I would ad some information regarding Shogun Tsunayoshi.

Based on a imperious re-examination of the basic sources, this spectacular new work by a senior scholar of the Tokugawa date support that Tsunayoshi’s proeminence occure much more from the work of samurai historians and formal who saw their honors invocated by a header retaliatory to simple people. Beatrice Bodart-Bailey’s insightful analysis of Tsunayoshi’s fond hangar new light on his identity and the policies bounded with his shogunate. Tsunayoshi was the 4th son of Tokugawa Iemitsu (1604–1651) and left largely in the solicitude of his mother, the daughter of a greengrocer. Under her influence, Bodart-Bailey dispute, the future ruler rioted against the appreciation of his class.
As a proof she refered to the fact that, as shogun, Tsunayoshi not only ordered the registration of dogs, which were a huge number kept by samurai and postured a danger to the masses, but also the registration of pregnant women and young children to avert filicide.

In his slanderer eyes, Tsunayoshi’s concern in Confucian and Buddhist studies and his other intellectual chase were merely distractions for a amateur. Bodart-Bailey counters that view by pointing out that one of Japan’s most important political philosophers, Ogyû Sorai, trained to craft under the fifth shogun.
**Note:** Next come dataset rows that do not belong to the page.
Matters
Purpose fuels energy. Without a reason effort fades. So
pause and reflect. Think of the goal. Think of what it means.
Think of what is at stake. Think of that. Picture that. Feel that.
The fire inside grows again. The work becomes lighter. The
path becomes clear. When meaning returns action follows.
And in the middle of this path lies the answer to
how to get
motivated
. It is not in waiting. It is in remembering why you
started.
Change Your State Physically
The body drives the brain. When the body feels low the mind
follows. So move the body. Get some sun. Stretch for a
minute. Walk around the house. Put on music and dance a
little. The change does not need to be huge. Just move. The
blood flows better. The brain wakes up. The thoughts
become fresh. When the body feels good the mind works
Sorai not only complimented Tsunayoshi’s government, but his writings formed the theoretical framework for many of the ruler’s disputable policies. Another salutary facet of Tsunayoshi’s guide that Bodart-Bailey brings to light is his character in anticipating the hunger and the revolt that would have certainly taken place following the most badly earthquake and tsunami as well as the most forcible eruption of Mount Fuji in history—all of which happened to be during the final years of Tsunayoshi's shogunate.

The Dog Shogun is a thoroughly reviewers work of Japanese political history that affects on many social, intellectual, and economic evolution as well. As such it pledged to become a standard text on late-seventeenth and early-eighteenth-century Japan.